# RECORDS FOR THE TASK
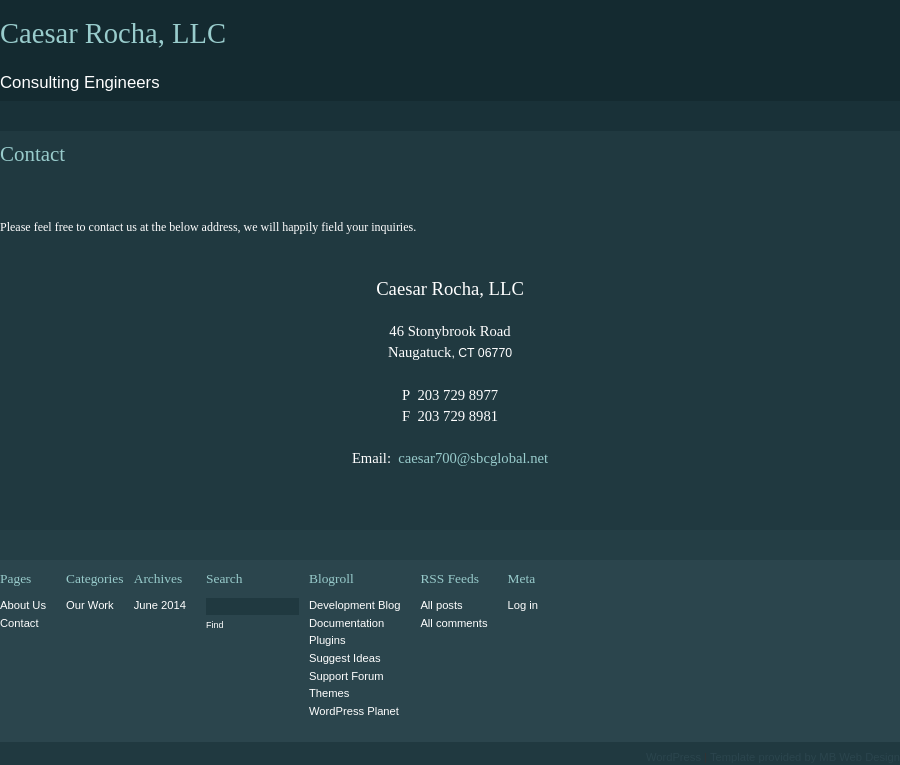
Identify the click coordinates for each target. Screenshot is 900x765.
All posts (441, 605)
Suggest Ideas (345, 658)
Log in (523, 605)
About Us (23, 605)
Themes (329, 693)
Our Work (90, 605)
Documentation (346, 623)
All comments (453, 623)
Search (224, 578)
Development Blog (354, 605)
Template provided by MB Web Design (805, 757)
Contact (19, 623)
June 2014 (160, 605)
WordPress (673, 757)
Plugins (327, 640)
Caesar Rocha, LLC (113, 33)
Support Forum (346, 676)
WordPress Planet (354, 711)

# WHAT THIS TASK INVOLVES
Return the listing verbatim, pictures excluded.

# RESPONSE TO THE TASK
Identify the click coordinates for each target. Screenshot is 900x765.
All posts (441, 605)
Suggest Ideas (345, 658)
Log in (523, 605)
About Us (23, 605)
Themes (329, 693)
Our Work (90, 605)
Documentation (346, 623)
All comments (453, 623)
Search (224, 578)
Development Blog (354, 605)
Template provided by MB Web Design (805, 757)
Contact (19, 623)
June 2014 (160, 605)
WordPress (673, 757)
Plugins (327, 640)
Caesar Rocha, LLC (113, 33)
Support Forum (346, 676)
WordPress Planet (354, 711)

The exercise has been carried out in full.